Captive companies as a form of doing insurance business have some advantages, in particular, allow enterprises of the group that controls them to save money thanks to the reduction of the size of insurance premiums, Director General of Insurance Business association Viacheslav Cherniakhovsky said during the XVI International Carpathian Insurance Conference. In addition, he said, captive companies have the ability to establish the amount of risk remaining for them, and transfer to reinsurance only that part of it that they cannot cover on their own.
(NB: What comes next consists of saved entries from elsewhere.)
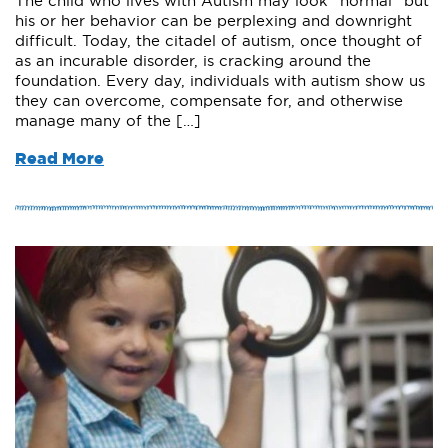
The child who lives with Autism may look “normal” but
his or her behavior can be perplexing and downright
difficult. Today, the citadel of autism, once thought of
as an incurable disorder, is cracking around the
foundation. Every day, individuals with autism show us
they can overcome, compensate for, and otherwise
manage many of the […]
Read More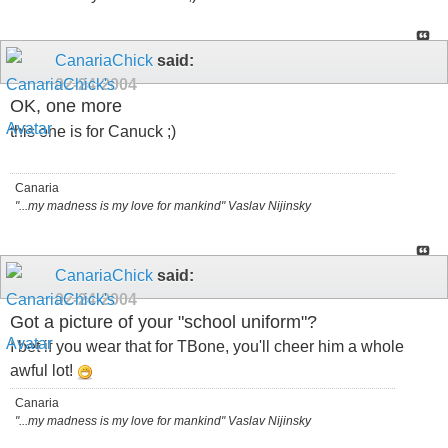
CanariaChick
said:
02-24-2004
OK, one more
this one is for Canuck ;)
Canaria
"...my madness is my love for mankind" Vaslav Nijinsky
CanariaChick
said:
02-24-2004
Got a picture of your "school uniform"?
I bet if you wear that for TBone, you'll cheer him a whole
awful lot!
Canaria
"...my madness is my love for mankind" Vaslav Nijinsky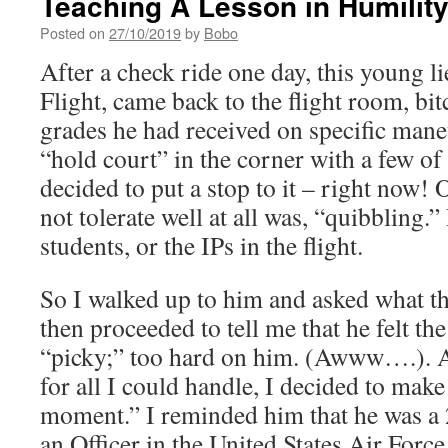
Teaching A Lesson in Humilit
Posted on
27/10/2019
by
Bobo
After a check ride one day, this young l
Flight, came back to the flight room, bi
grades he had received on specific maneu
“hold court” in the corner with a few of
decided to put a stop to it – right now! 
not tolerate well at all was, “quibbling.”
students, or the IPs in the flight.
So I walked up to him and asked what t
then proceeded to tell me that he felt th
“picky;” too hard on him. (Awww….). Af
for all I could handle, I decided to make
moment.” I reminded him that he was a 
an Officer in the United States Air Force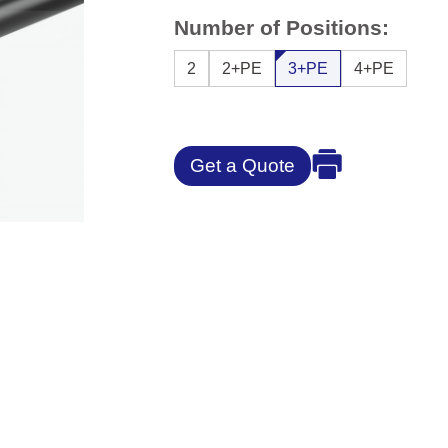
Number of Positions:
2
2+PE
3+PE
4+PE
Get a Quote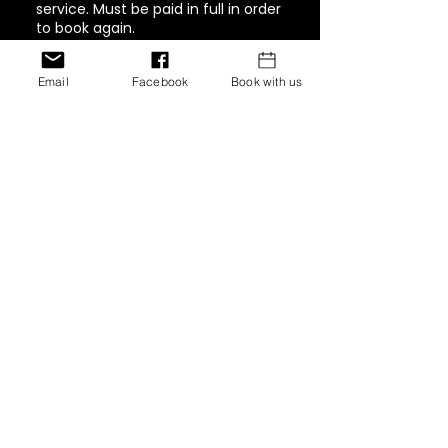
service. Must be paid in full in order
to book again.
Email
Facebook
Book with us
Contact Details
1944 Pacific Avenue #202,
Tacoma, WA, USA
+ 347-757-8269
inventionshaircollection@g
mail.com
12770 Edgemere Blvd, El
Paso, Texas 79938, USA
+ 347-757-8269
inventionshaircollection@g
mail.com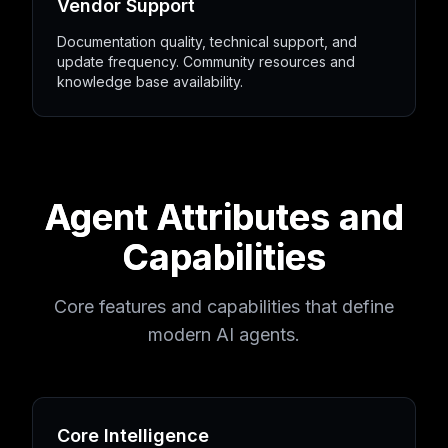
Vendor Support
Documentation quality, technical support, and
update frequency. Community resources and
knowledge base availability.
Agent Attributes and
Capabilities
Core features and capabilities that define
modern AI agents.
Core Intelligence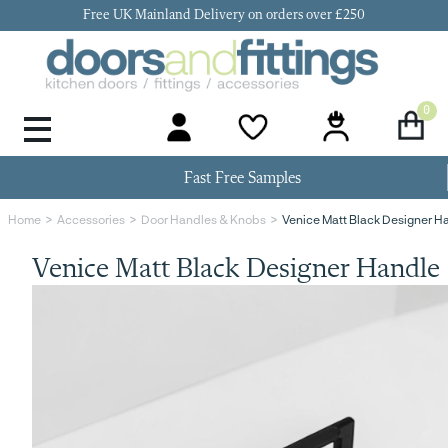
Free UK Mainland Delivery on orders over £250
0
Door Handles & Knobs
Kitchen Door Hinges
Kitchen Repair
Kitchen End Panels
Kitchen Plinth
Kitchen Cornice
Kitchen Pelmet
Fast Free Samples
Venice Matt Black Designer H
Home
Accessories
Door Handles & Knobs
Venice Matt Black Designer Handle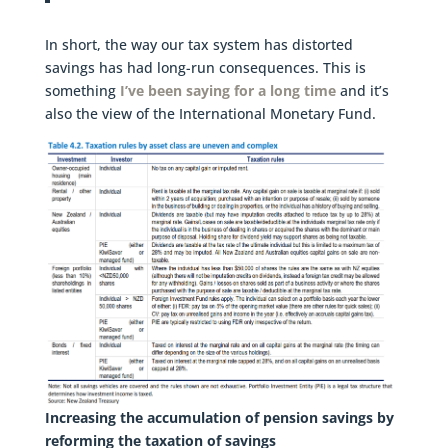
In short, the way our tax system has distorted
savings has had long-run consequences. This is
something
I’ve been saying for a long time
and it’s
also the view of the International Monetary Fund.
Increasing the accumulation of pension savings by
reforming the taxation of savings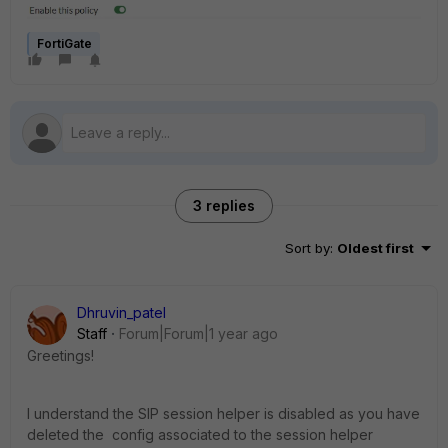
FortiGate
3 replies
Sort by
:
Oldest first
Dhruvin_patel
Staff
Forum|Forum|1 year ago
Greetings!
I understand the SIP session helper is disabled as you have
deleted the config associated to the session helper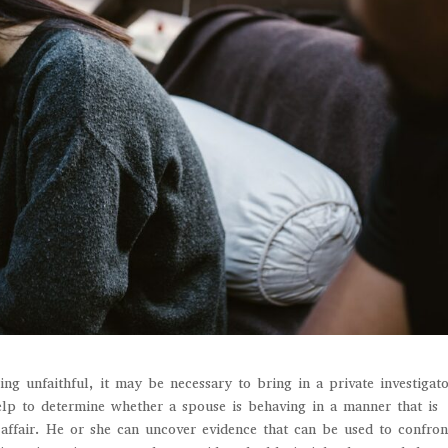
ng unfaithful, it may be necessary to bring in a private investigato
help to determine whether a spouse is behaving in a manner that is
 affair. He or she can uncover evidence that can be used to confron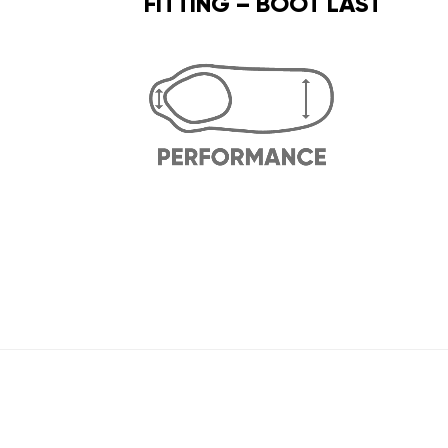
FITTING – BOOT LAST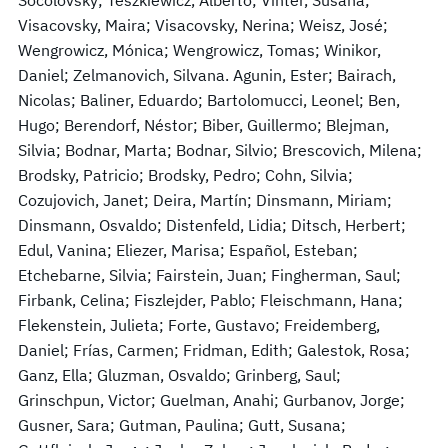
Visacovsky, Maira; Visacovsky, Nerina; Weisz, José;
Wengrowicz, Mónica; Wengrowicz, Tomas; Winikor,
Daniel; Zelmanovich, Silvana. Agunin, Ester; Bairach,
Nicolas; Baliner, Eduardo; Bartolomucci, Leonel; Ben,
Hugo; Berendorf, Néstor; Biber, Guillermo; Blejman,
Silvia; Bodnar, Marta; Bodnar, Silvio; Brescovich, Milena;
Brodsky, Patricio; Brodsky, Pedro; Cohn, Silvia;
Cozujovich, Janet; Deira, Martín; Dinsmann, Miriam;
Dinsmann, Osvaldo; Distenfeld, Lidia; Ditsch, Herbert;
Edul, Vanina; Eliezer, Marisa; Español, Esteban;
Etchebarne, Silvia; Fairstein, Juan; Fingherman, Saul;
Firbank, Celina; Fiszlejder, Pablo; Fleischmann, Hana;
Flekenstein, Julieta; Forte, Gustavo; Freidemberg,
Daniel; Frías, Carmen; Fridman, Edith; Galestok, Rosa;
Ganz, Ella; Gluzman, Osvaldo; Grinberg, Saul;
Grinschpun, Victor; Guelman, Anahi; Gurbanov, Jorge;
Gusner, Sara; Gutman, Paulina; Gutt, Susana;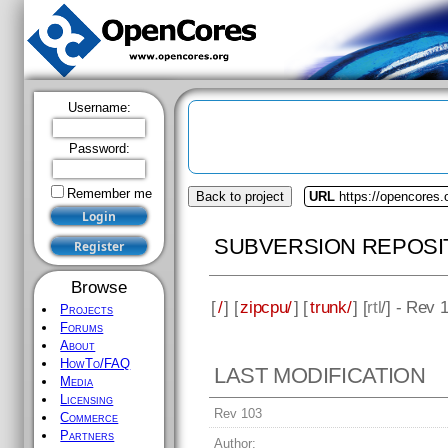
Username:
Password:
Remember me
Back to project
URL
https://opencores.
SUBVERSION REPOSI
Browse
[
/
] [
zipcpu/
] [
trunk/
] [
rtl
/] - Rev 
Projects
Forums
About
HowTo/FAQ
LAST MODIFICATION
Media
Licensing
Rev 103
Commerce
Partners
Author: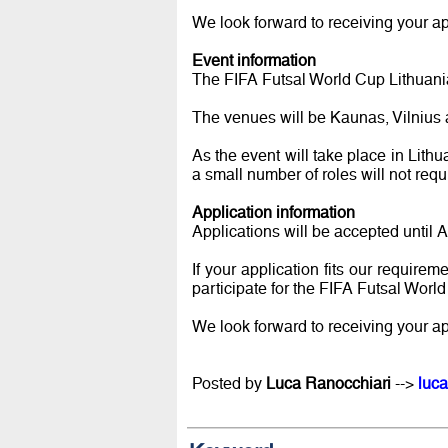
We look forward to receiving your ap
Event information
The FIFA Futsal World Cup Lithuani
The venues will be Kaunas, Vilnius
As the event will take place in Lithu
a small number of roles will not requ
Application information
Applications will be accepted until 
If your application fits our requirem
participate for the FIFA Futsal Worl
We look forward to receiving your ap
Posted by
Luca Ranocchiari
-->
luca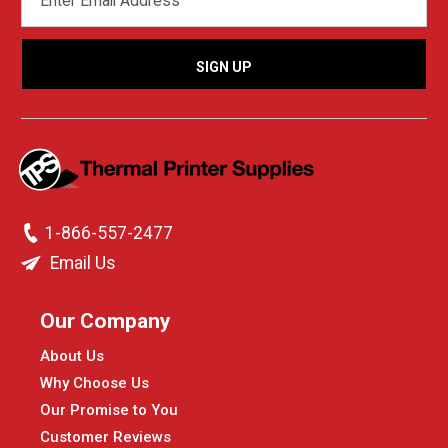
ADDRESS
1-866-557-2477
Email Us
Our Company
About Us
Why Choose Us
Our Promise to You
Customer Reviews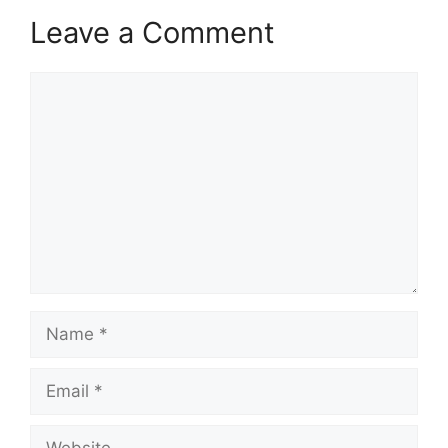
Leave a Comment
Comment
Name
Email
Website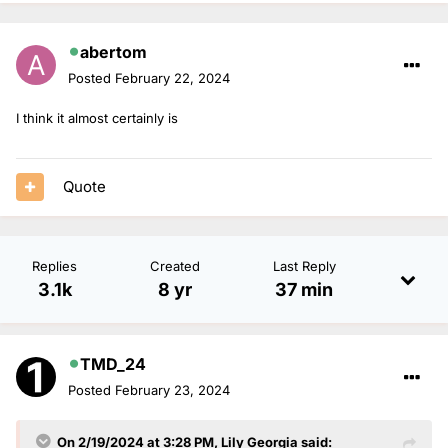
abertom
Posted
February 22, 2024
I think it almost certainly is
Quote
Replies
Created
Last Reply
3.1k
8 yr
37 min
TMD_24
Posted
February 23, 2024
On 2/19/2024 at 3:28 PM,
Lily Georgia
said: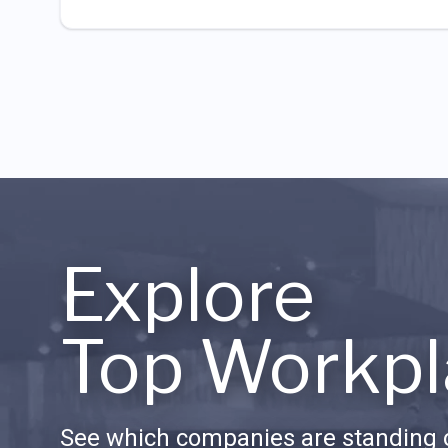
Explore
Top Workpl
See which companies are standing o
In addition, they have an opportunity of placing part of the assets covering insurance reserves at the enterprises of their group.
The format of a captive insurance company also helps to better protect the business interests of holding companies or groups, in particular, to keep secret information about technological, production and business processes, innovations, Cherniakhovsky said.
According to the director general of the Insurance Business association, it would be advisable to legally determine the status of a captive insurance company, thus giving impetus to the development of this segment of the Ukrainian insurance market.
In his opinion, for this it is necessary to define the concept of “captive insurance company” in the new version of the law on insurance, determine the circle of counterparties (policyholders) with whom the captive insurer has the right to work on the basis of its declaration and reduce or limit the requirements for prudential supervision, similar to what is now happening in Europe, where industry structures believe that scenario analysis and stress testing are unnecessarily complex and burdensome for small and captive insurance companies.
“The main task is to choose the right model for the transformation of the Ukrainian insurance market for its development for the next decades. This applies to both the transformation of the legislative framework and regulatory policy, and the change in business models and the work of insurers,” he said.
Cherniakhovsky also highlighted a number of pan-European insurance trends that affect the situation and prospects of the industry. In particular, according to him, the requirements of the Solvency II Euro Directive turned out to be stringent even for European markets and are being revised towards mitigation, and the state and indicators of the Ukrainian insurance market differ from European countries: the insurance premium per capita in the country is less than EUR 50 per year, while the average per capita insurance payment in Europe is EUR 2,200 (data for 2017). In addition, in recent years, Ukraine has also experienced a sharp decrease in the number of insurance companies – from 407 in 2013 to 234 in 2019.
“In the current situation, insurance companies are forced to choose the right transformation model, which allows them to maintain their place in the market and provide resources for development. Among the possible options for transformation are closing or selling a business, transforming the insurance company into an intermediary, enlarging insurance company (M&A), converting to a captive insurance company,” he said.